Implementation of a Caesar cipher is a popular exercise and there are many implementations posted here on Code Review.
My version is intended to be efficient and portable (subject to some limitations, below).
#include <algorithm>
#include <array>
#include <cctype>
#include <climits>
#include <cstdlib>
#include <iostream>
#include <iterator>
#include <numeric>
#include <stdexcept>
class caesar_rotator {
using char_table = std::array<char, UCHAR_MAX+1>;
const char_table table;
public:
caesar_rotator(int rotation) noexcept
: table{create_table(rotation)}
{}
char operator()(char c) const noexcept
{
return table[static_cast<unsigned char>(c)];
};
private:
#define LETTERS "abcdefghijklmnopqrstuvwxyz"

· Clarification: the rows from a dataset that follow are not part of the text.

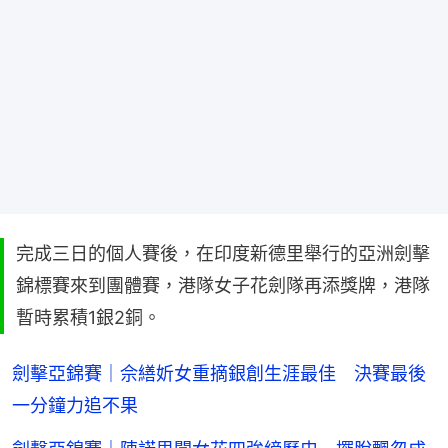
完成三日的個人賽後，在印度新德里舉行的亞洲劍擊
錦標賽來到團體賽，港隊女子花劍隊再添獎牌，港隊
暫時累積1銀2銅。
劍擊亞錦賽｜佘繕妡女重摘銀創生涯最佳 決賽最後
一分鐘力追不果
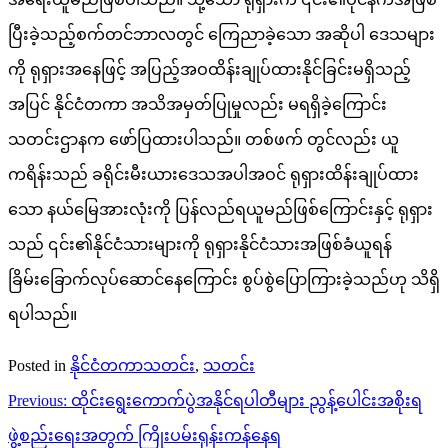
ပြီးခဲ့သည့်စက်တင်ဘာလတွင် ကြေညာခဲ့သော အဆိုပါ ဒေသများ
ကို ရုရှားအနေဖြင့် အပြည့်အဝထိန်းချုပ်ထားနိုင်ခြင်းမရှိသည့်
အပြင် နိုင်ငံတကာ အသိအမှတ်ပြုမှုလည်း မရရှိခဲ့ကြောင်း
သတင်းဌာနက ဖော်ပြထားပါသည်။ တစ်ဖက် တွင်လည်း ယူ
ကရိန်းသည် ခရိုင်းမီးယားဒေသအပါအဝင် ရုရှားထိန်းချုပ်ထား
သော နယ်မြေအားလုံးကို ပြန်လည်ရယူမည်ဖြစ်ကြောင်းနှင့် ရုရှား
သည် ၎င်း၏နိုင်ငံသားများကို ရုရှားနိုင်ငံသားအဖြစ်ခံယူရန်
ခြိမ်းခြောက်လုပ်ဆောင်နေကြောင်း စွပ်စွဲပြောကြားခဲ့သည်ဟု သိရှိ
ရပါသည်။
Posted in
နိုင်ငံတကာသတင်း
,
သတင်း
Post
Previous:
ထိုင်းရွေးကောက်ပွဲအနိုင်ရပါတီများ ညွန့်ပေါင်းအစိုးရ
navigation
ဖွဲ့စည်းရေးအတွက် ကြိုးပမ်းရုန်းကန်နေရ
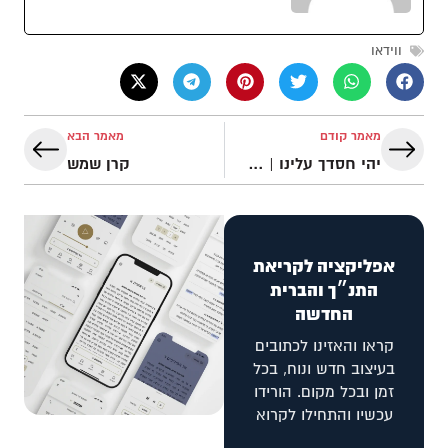
ווידאו
מאמר קודם
מאמר הבא
יהי חסדך עלינו | דרור מוסיקה
קרן שמש
אפליקציה לקריאת
התנ״ך והברית
החדשה
קראו והאזינו לכתובים
בעיצוב חדש ונוח, בכל
זמן ובכל מקום. הורידו
עכשיו והתחילו לקרוא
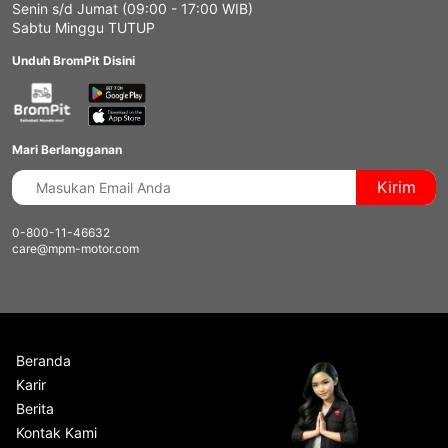
Senin s/d Jumat (09:00 - 17:00 WIB)
Sabtu Minggu TUTUP
Unduh BromPit Disini
Mari Berlangganan
Kirim
0-800-11-46632
care@mpm-motor.com
Beranda
Karir
Berita
Kontak Kami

static char_table create_table(int rotation)
{
constexpr int len = (sizeof LETTERS) - 1; // don't count the terminating null
static const auto* alpha2 = reinterpret_cast<const unsigned char*>(LETTERS LETTERS);
// normalise to the smallest positive equivalent
rotation = (rotation % len + len) % len;
char_table table;
// begin with a identity mapping
std::iota(table.begin(), table.end(), 0);
// change the mapping of letters
for (auto i = 0; i < len; ++i) {
table[alpha2[i]] = alpha2[i+rotation];
table[std::toupper(alpha2[i])] = static_cast<char>(std::toupper(alpha2[i+rotation]));
}
return table;
}
#undef LETTERS
};
int main(int argc, char **argv)
{
constexpr int default_rotation = 13;
// Parse arguments
int rotation;
if (argc <= 1) {
rotation = default_rotation;
} else if (argc == 2) {
try {
std::size_t end;
rotation = std::stoi(argv[1], &end);
if (argv[1][end]) { throw std::invalid_argument(""); }
} catch (...) {
std::cerr << "Invalid Caesar shift value: " << argv[1] << " (integer required)\n";
return EXIT_FAILURE;
}
} else {
std::cerr << "Usage: " << argv[0]
<< " [NUMBER]\nCaesar-shift letters in standard input by NUMBER places (default "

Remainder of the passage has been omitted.